I run grep on Thunderbird's storage directory and it's significantly faster than anything Thunderbird itself attempts. (It also allows finding exact matches, fuzzy search without language "awareness" is disgusting to use.)

Even worse: the Swedish translation is lacking, so I use English. But my emails are often in Swedish. Making åäö and aao equal is never what I have ever wanted.

Not as bad as gnome which - in addition - has not let me reliably set things like date formats or first day of the week since several years despite using Swedish as my language.

That's kind of the point of the Unix text stream philosophy? TB stores as text, and then you can use the best text search tool you have.

Do you use mbox or maildir, out of curiosity?

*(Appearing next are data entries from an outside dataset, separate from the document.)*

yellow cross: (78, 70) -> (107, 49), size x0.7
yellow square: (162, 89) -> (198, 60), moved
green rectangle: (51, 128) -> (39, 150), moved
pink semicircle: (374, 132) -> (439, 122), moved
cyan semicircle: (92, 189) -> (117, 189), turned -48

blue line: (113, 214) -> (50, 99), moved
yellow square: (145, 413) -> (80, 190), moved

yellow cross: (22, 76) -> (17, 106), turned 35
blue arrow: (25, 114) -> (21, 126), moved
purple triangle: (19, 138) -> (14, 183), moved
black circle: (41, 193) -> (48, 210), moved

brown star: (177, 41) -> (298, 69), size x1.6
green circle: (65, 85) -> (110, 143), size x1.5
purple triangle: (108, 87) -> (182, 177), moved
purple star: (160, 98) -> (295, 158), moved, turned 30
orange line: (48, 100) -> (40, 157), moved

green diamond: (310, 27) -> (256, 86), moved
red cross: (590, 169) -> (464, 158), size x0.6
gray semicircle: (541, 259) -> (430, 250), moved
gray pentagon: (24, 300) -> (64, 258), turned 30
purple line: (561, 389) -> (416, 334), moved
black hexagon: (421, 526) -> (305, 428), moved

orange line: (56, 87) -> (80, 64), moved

  • > That's kind of the point of the Unix text stream philosophy? TB stores as text, and then you can use the best text search tool you have.

    To some extent, yes. Though emails are structured text and a bare string search is far from an optimal search strategy.

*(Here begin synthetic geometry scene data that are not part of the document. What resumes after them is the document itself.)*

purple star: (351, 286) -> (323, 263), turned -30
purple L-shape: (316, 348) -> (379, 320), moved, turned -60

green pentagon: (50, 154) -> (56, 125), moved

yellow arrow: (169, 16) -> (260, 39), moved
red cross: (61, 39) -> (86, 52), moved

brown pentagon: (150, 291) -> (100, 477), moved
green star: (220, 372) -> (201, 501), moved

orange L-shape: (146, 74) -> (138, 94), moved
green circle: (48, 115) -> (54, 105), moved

    > Do you use mbox or maildir, out of curiosity?

    Whatever the Thunderbird default is.

    • Thanks and good point about the structured data.

      I ask about mbox (one file system file per Thunderbird folder - e.g., one file named Inbox containing all its messages) or maildir (one folder per TB folder, containing one file per message) because it affects search using outside tools that don't understand that folder structure.

      I'm wondering how efficient they are: When you search, does grep return an Inbox mbox file at a certain line number, or a maildir file?